━━━━━ MATERIAL SHOWN

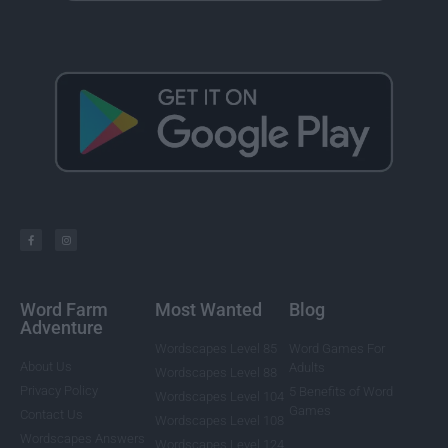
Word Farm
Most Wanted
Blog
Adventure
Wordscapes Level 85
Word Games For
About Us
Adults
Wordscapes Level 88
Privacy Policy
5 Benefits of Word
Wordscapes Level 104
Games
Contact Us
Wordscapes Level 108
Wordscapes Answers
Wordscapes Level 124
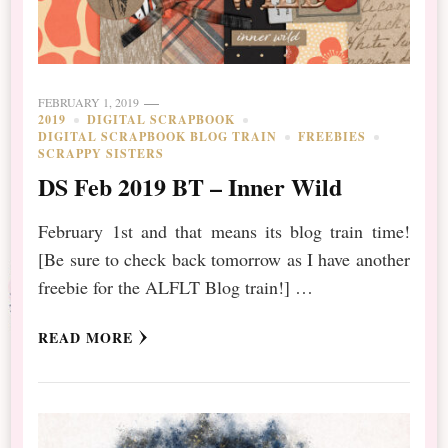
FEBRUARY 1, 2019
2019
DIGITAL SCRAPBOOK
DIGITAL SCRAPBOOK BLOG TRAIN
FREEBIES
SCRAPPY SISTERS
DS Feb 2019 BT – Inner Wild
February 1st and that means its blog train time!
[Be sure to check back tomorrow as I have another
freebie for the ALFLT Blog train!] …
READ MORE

━━━━━━━━━━
━━━━━ MATERIAL SHOWN

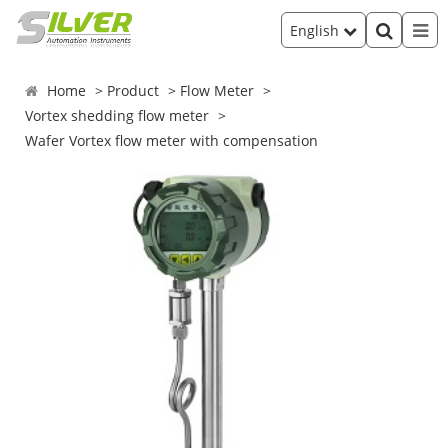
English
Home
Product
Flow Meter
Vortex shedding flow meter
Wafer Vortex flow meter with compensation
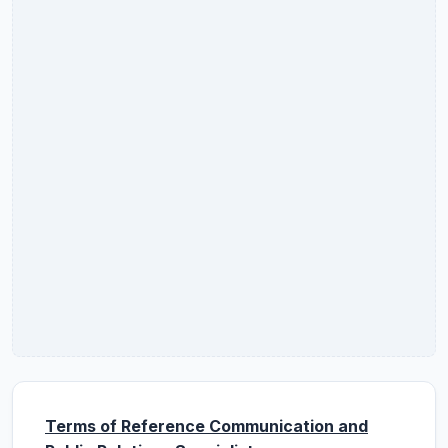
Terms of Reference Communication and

━━━━━━━━━━

**WHAT YOU HAVE TO DO**
Reproduce every line in the data that has the word "Level" in it.

**ANSWER FOR THIS EXERCISE**
Wordscapes Level 85
Wordscapes Level 88
Wordscapes Level 104
Wordscapes Level 108
Wordscapes Level 124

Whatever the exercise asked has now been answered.